_Task statement_
When a picture appears among the records, leave it out, and copy all else exactly.

-- Record excerpts follows --

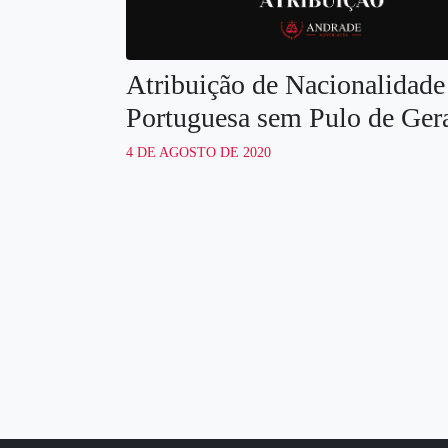
Atribuição de Nacionalidade
Portuguesa sem Pulo de Ger
4 DE AGOSTO DE 2020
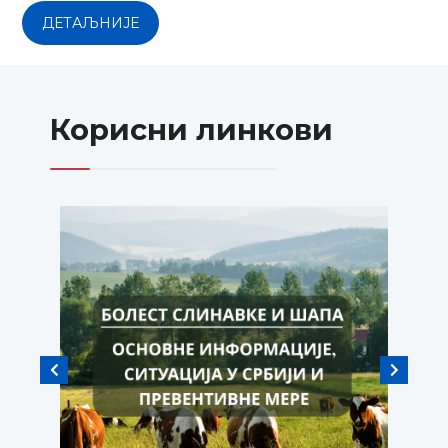
ДЕТАЉНИЈЕ
Корисни линкови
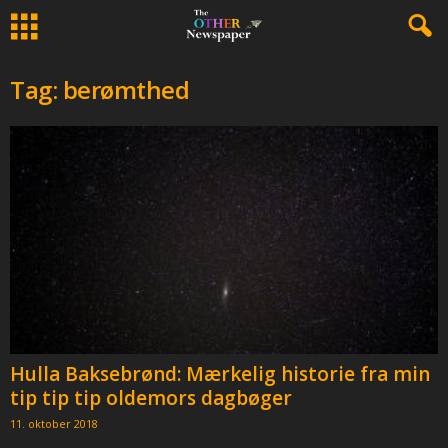
Tag: berømthed
Hulla Baksebrønd: Mærkelig historie fra min
tip tip tip oldemors dagbøger
11. oktober 2018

-- Record excerpts concluded --

_Output of the exercise_
Atribuição de Nacionalidade
Portuguesa sem Pulo de Ger
4 DE AGOSTO DE 2020
ДЕТАЉНИЈЕ
Корисни линкови
Tag: berømthed
Hulla Baksebrønd: Mærkelig historie fra min
tip tip tip oldemors dagbøger
11. oktober 2018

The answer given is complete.